Studio album by Stryper
- Released: June 28, 1988
- Studios: A&M Studios and Cherokee Studios (Hollywood, California); The Village Recorder and Amigo Studios (Los Angeles, California);
- Genres: Christian metal; glam metal; heavy metal;
- Length: 37:55
- Label: Enigma
- Producers: Michael Lloyd and Stryper

Stryper chronology
| To Hell with the Devil (1986) | In God We Trust (1988) | Against the Law (1990) |

= In God We Trust (Stryper album) =

In God We Trust is the fourth studio album by Christian metal band Stryper, released in 1988. The album achieved Gold record status, selling over half a million copies. Three singles were released including "Always There For You" and "I Believe in You" which both hit the Billboard Hot 100 chart peaking at No. 71 and No. 88 respectively - the second song, however, became a hit in Brazil, as part of soundtrack of the novela O Salvador da Pátria. The third single "Keep The Fire Burning" did not chart. The album received two GMA Dove Awards for "Hard Music Album" and "Hard Rock Song" for the title track.

The album's original cover design depicted a $100 bill bearing the Stryper logo and the phrase "In God We Trust," but was rejected following US government intervention over the use of imagery resembling legal tender. The cover was revised to show the bill in black and white rather than the traditional green, contributing to a delay from the planned April 1988 release. The album was produced by Michael Lloyd, who had previously worked with Belinda Carlisle.

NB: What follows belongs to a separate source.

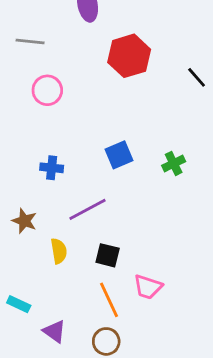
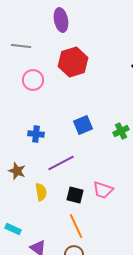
red hexagon: (129, 56) -> (73, 62), moved
pink trapezoid: (148, 287) -> (103, 190), moved

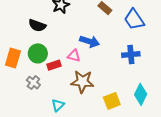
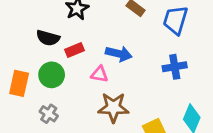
blue trapezoid: (134, 19) -> (175, 20), turned 55
red rectangle: (54, 65) -> (74, 50), moved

Kim Neely of Rolling Stone dismissed the album as "a saccharine hodgepodge of PTL sentiment," writing that "the melodies aren't half-bad, but born-again Styx just doesn't wash with your average slam fan."

The band chose a $100 bill as the album's cover image as a deliberate reminder that the phrase "In God We Trust" appears on all American currency.

Professional ratings
Review scores
| Source | Rating |
| AllMusic | Star |
| Jesus Freak Hideout | Star |
| Rolling Stone | Star |

==Track listing==
All songs written by Michael Sweet except where noted
1. "In God We Trust" (M. Sweet, Robert Sweet) – 3:56
2. "Always There for You" – 4:09
3. "Keep the Fire Burning" – 3:35
4. "I Believe in You" – 3:17
5. "The Writings on the Wall" – 4:19
6. "It's Up 2 U" – 3:51
7. "The World of You and I" – 3:45
8. "Come to the Everlife" (Oz Fox) – 4:09
9. "Lonely" – 4:09
10. "The Reign" (Fox) – 2:50

== Personnel ==
Stryper
- Michael Sweet – lead vocals, backing vocals, guitars
- Oz Fox – lead guitars, backing vocals
- Robert Sweet – drums

Additional musicians
- Billy Meyers – keyboards
- John Van Tongeren – keyboards
- Stephen Croes – Synclavier programming
- Brad Cobb – session bass

== Production ==
- Michael Lloyd – producer, mixing
- Stryper – producers, mixing, album design concept
- Dan Nebanzal – engineer, mixing
- Carmine Rubino – engineer, mixing
- Tom Bosley – assistant engineer
- Charlie Brocco – assistant engineer
- Dave Deavalon – assistant engineer
- Jeff DeMorris – assistant engineer, mix assistant
- Scott Gordon – assistant engineer
- Robert Hart – assistant engineer, mix assistant
- Mark McKenna – assistant engineer
- Gary Myerberg – assistant engineer
- Brian Scheuble – assistant engineer
- Bob Vogt – assistant engineer
- Bernie Grundman – mastering at Bernie Grundman Mastering (Hollywood, California)
- Patrick Pending – art direction
- Neil Zlozower – photography
- Anne Revenge – additional photography
- Kyle Rae Sweet – make-up
- Ray Brown – wardrobe stylist

==Charts==

| Chart (1988) | Peak position |
|---|---|
| Canada Top Albums/CDs (RPM) | 53 |
| Finnish Albums (The Official Finnish Charts) | 32 |
| Japanese Albums (Oricon) | 49 |
| Swedish Albums (Sverigetopplistan) | 28 |
| Swiss Albums (Schweizer Hitparade) | 25 |
| US Billboard 200 | 32 |
| US Top Christian Albums (Billboard) | 5 |

==Certifications==

| Region | Certification | Certified units/sales |
| United States (RIAA) | Gold | 500,000^{^} |
^{^} Shipments figures based on certification alone.